Le Parti de la Prospérité formera le nouveau gouvernement et Abiy devrait prêter serment pour un nouveau mandat début octobre. L’ensemble des 547 sièges de la Chambre des représentants n’étaient pas à renouveler, le vote n’ayant pas eu lieu dans la région du Tigré et dans certaines parties de l’Amhara. Lors des dernières élections de 2021, le Parti de la Prospérité a obtenu un pourcentage de sièges similaire.
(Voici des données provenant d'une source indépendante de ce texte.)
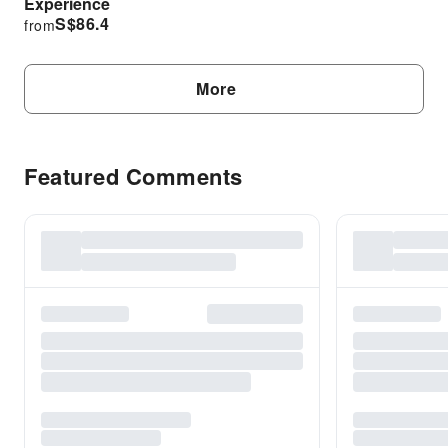
Experience
S$
86.4
from
More
Featured Comments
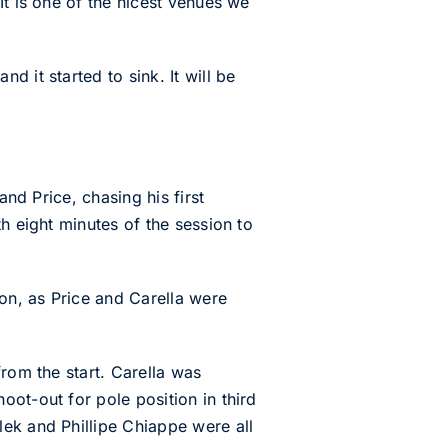
It is one of the nicest venues we
 it started to sink. It will be
and Price, chasing his first
h eight minutes of the session to
ion, as Price and Carella were
rom the start. Carella was
ot-out for pole position in third
ek and Phillipe Chiappe were all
Il a succédé à une coalition multipartite, souvent fragmentée, qui avait gouverné l’Éthiopie pendant plus d’un quart de siècle et permis au Premier ministre Abiy Ahmed, 49 ans, de consolider son pouvoir sur la politique nationale, malgré une forte opposition dans certaines des plus grandes régions du pays. Cette fois-ci, les candidats du Parti de la Prospérité ont promis d’améliorer la sécurité alimentaire et d’assurer une forte croissance économique dans le deuxième pays le plus peuplé d’Afrique, dont les autorités prévoient un taux supérieur à 10 % en 2026 – l’un des plus élevés du continent.
Plus de 50 millions de personnes étaient inscrites sur les listes électorales, mais aucun scrutin n’a eu lieu dans la région du Tigré, au nord du pays, les organisateurs invoquant des « conditions défavorables » suite à deux années de guerre civile et à une instabilité politique persistante. Le gouvernement est également confronté à des insurrections dans les deux plus grandes régions du pays, liées au ressentiment de différents groupes ethniques face à leur marginalisation présumée au sein du système fédéral éthiopien.